My relationship to my own orientation was vastly different pre-testosterone versus post-testosterone, too. I was much more reserved and uncomfortable with relationships and attraction before I started T, and the only dynamic I ever felt was even a little bit tolerable was one where I was the "masculine woman" in a lesbian relationship. I didn't realize until very shortly after starting T that, actually, I like men. A lot. I felt comfortable with my body and my masculinity in a way I never had been before, and I felt comfortable in relationships with men; I no longer felt like I was The Woman By Default in contrast.
And that's all just me! This is my personal, specific, individual relationship to attraction, and how gender- both others' and my own- factors into my relationship with orientation.
I don't think it's necessarily inborn, or completely unchanging for everyone. I also don't think the same factors apply for everyone. I think a lot of different things can be true for different people, all at once, and it's not really useful to try to pinpoint a specific, universal explanation for orientation.

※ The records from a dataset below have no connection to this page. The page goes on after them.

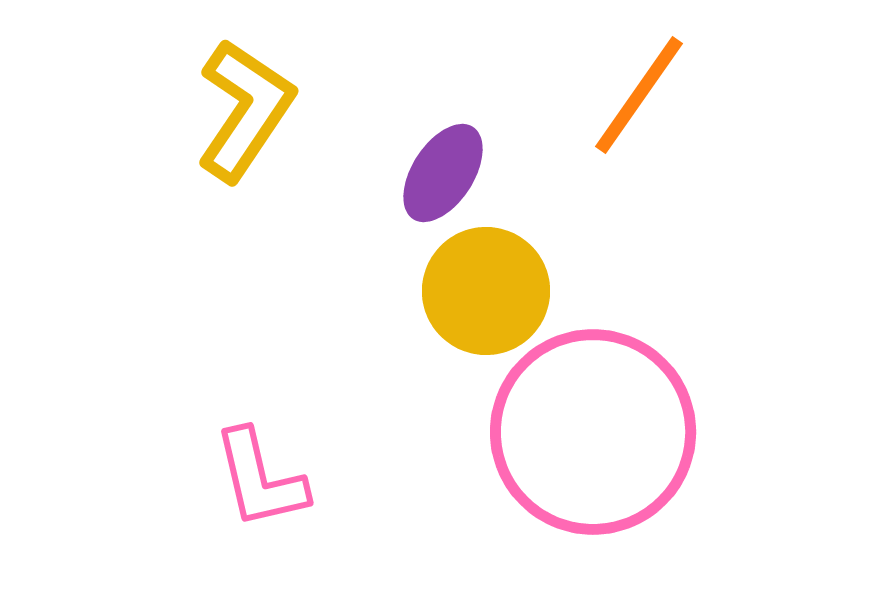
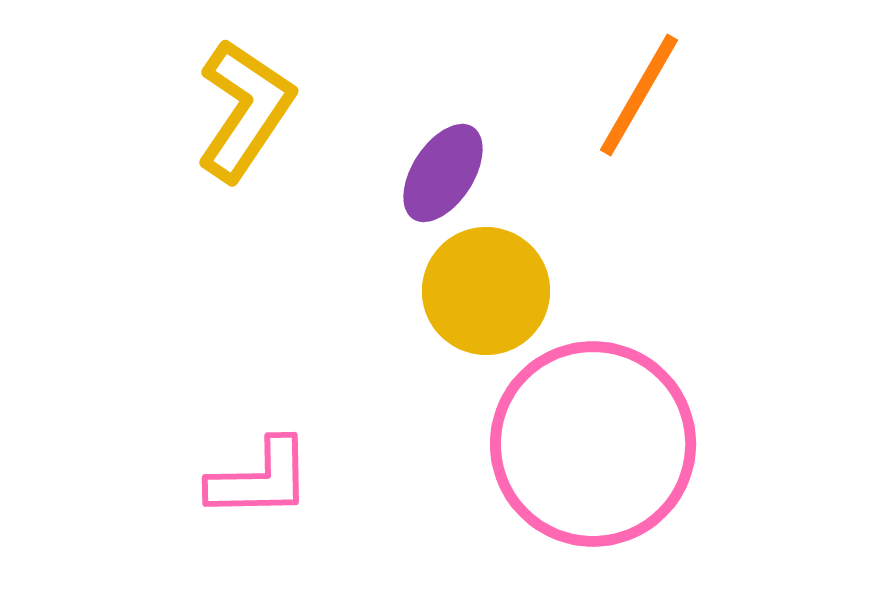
orange line: rotated 5 degrees counterclockwise
pink circle: moved 12 px down
pink L-shape: rotated 78 degrees counterclockwise
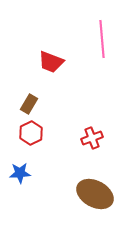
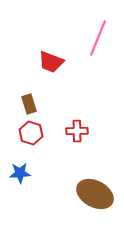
pink line: moved 4 px left, 1 px up; rotated 27 degrees clockwise
brown rectangle: rotated 48 degrees counterclockwise
red hexagon: rotated 15 degrees counterclockwise
red cross: moved 15 px left, 7 px up; rotated 20 degrees clockwise
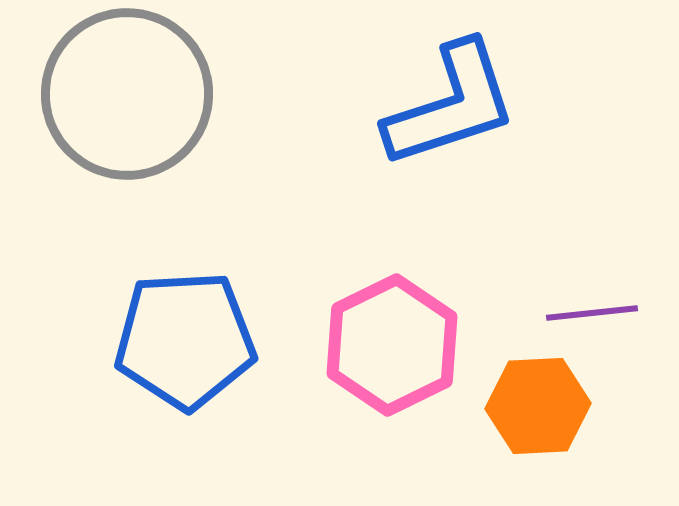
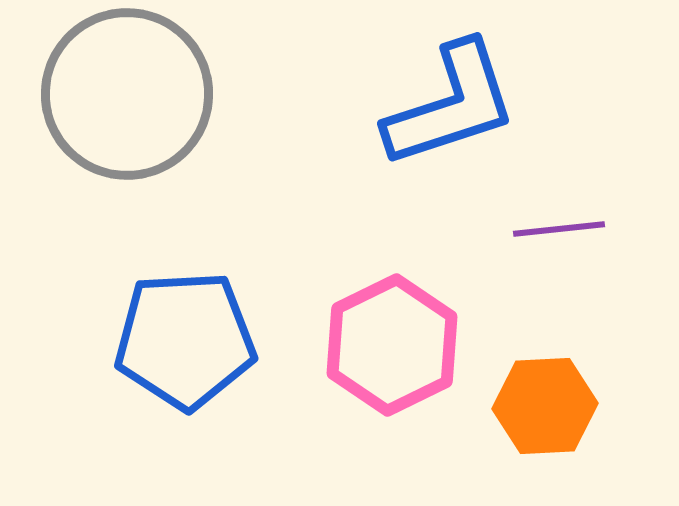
purple line: moved 33 px left, 84 px up
orange hexagon: moved 7 px right
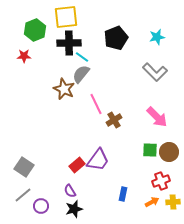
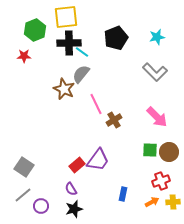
cyan line: moved 5 px up
purple semicircle: moved 1 px right, 2 px up
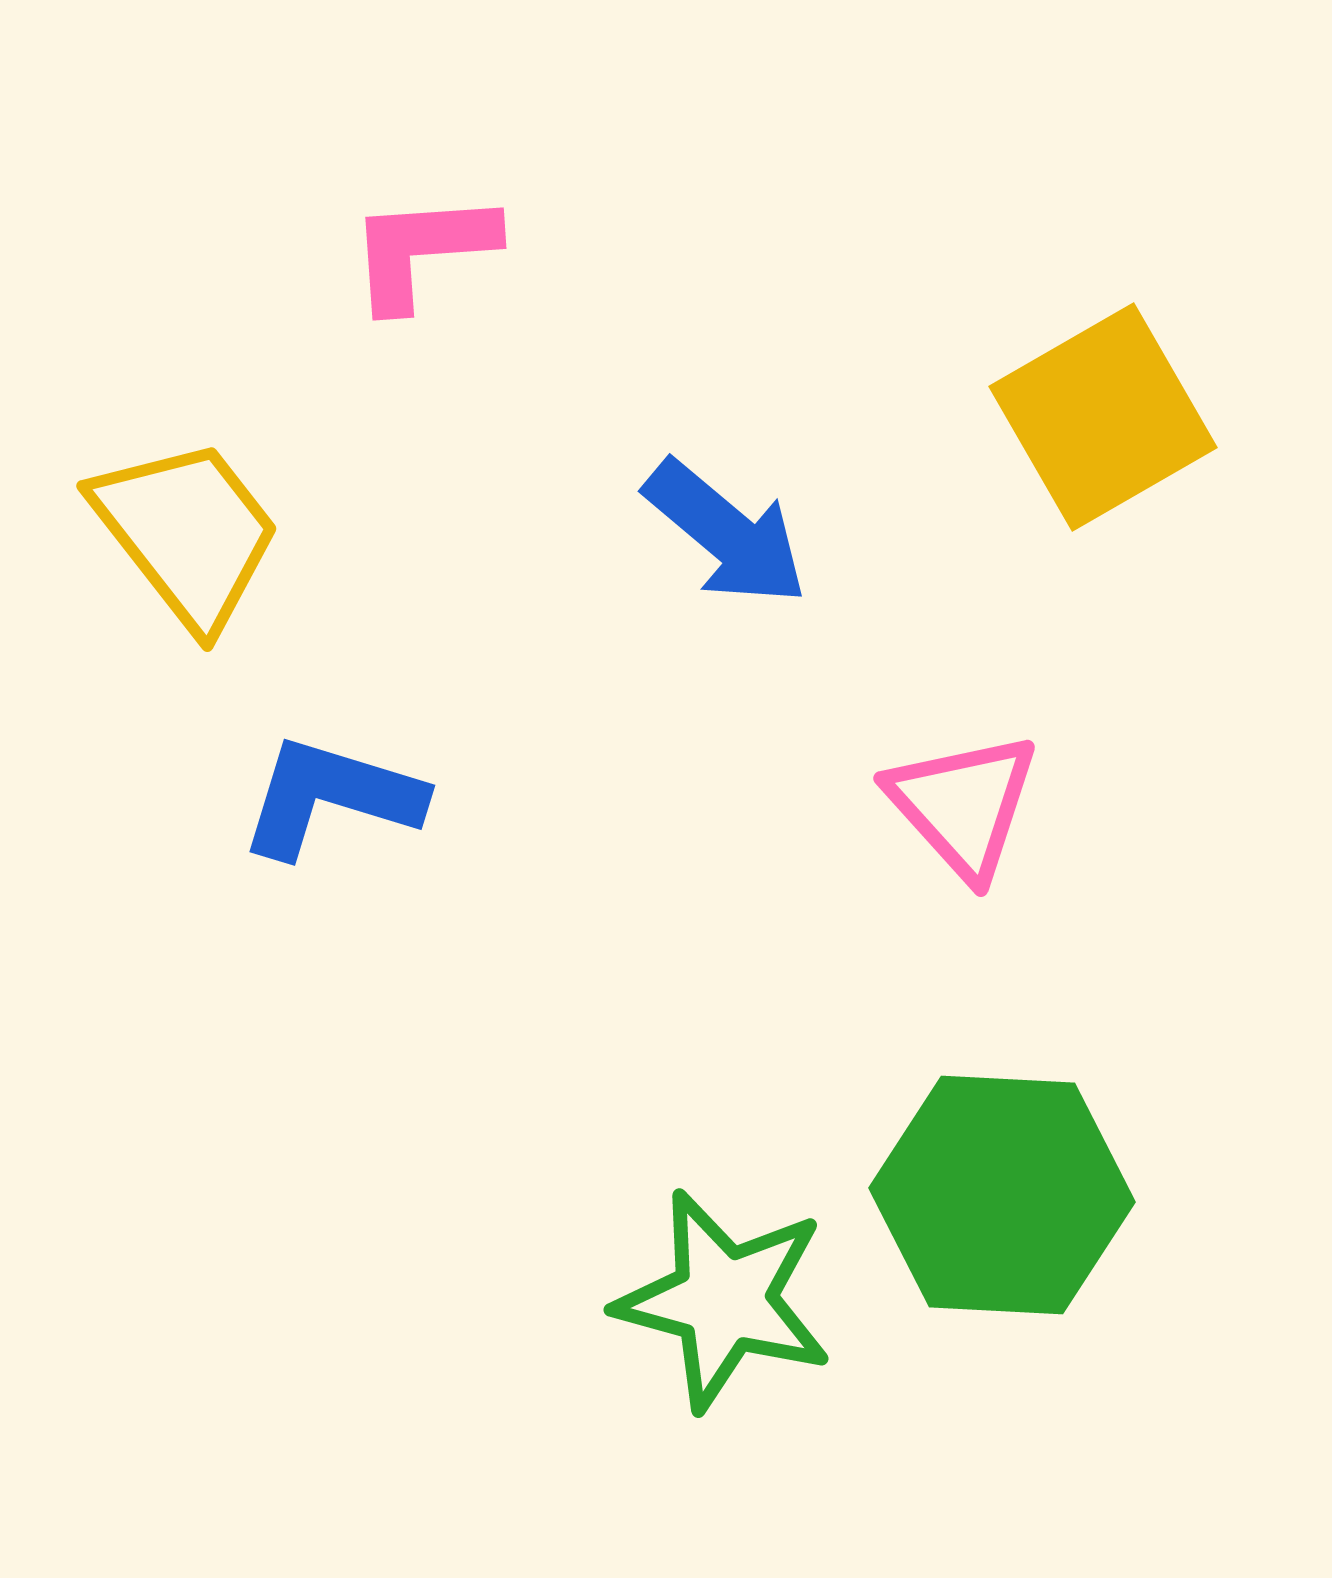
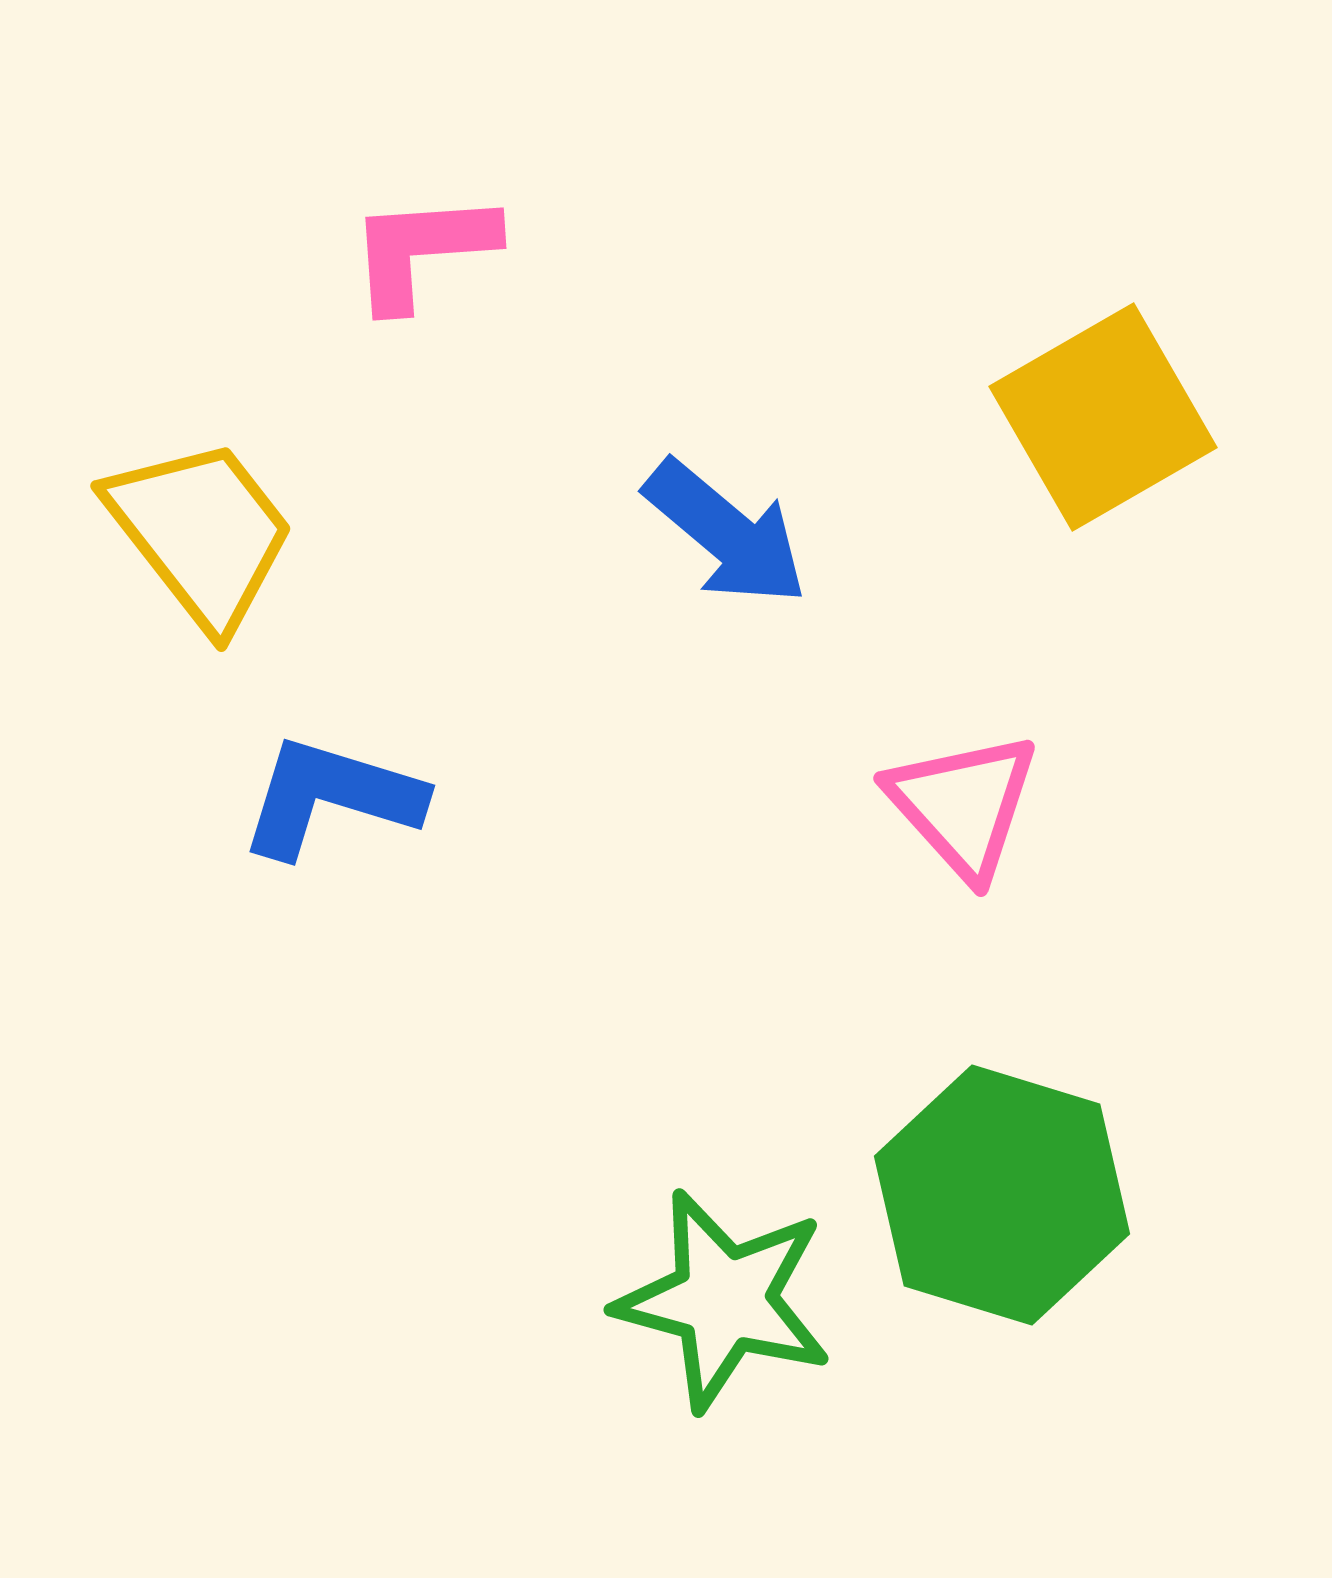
yellow trapezoid: moved 14 px right
green hexagon: rotated 14 degrees clockwise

Everyone has a different relationship to orientation and gender; everyone will be influenced differently by cultural factors, by their own ways of processing and understanding the world around them, by the ways different aspects of their culture, identity, personality, and inborn traits and how they all interact with one another, and sure, maybe even by biological factors and tendencies.
Trying to solve this puzzle for the entire world of diverse human beings isn't going to make it any easier to understand yourself. Focus on what this all means for you, personally, and accept that you will never, can never, fully and perfectly understand anyone else's internal world and workings. Things get a lot easier when you can let go of that & just appreciate the diversity of human experiences, y'know?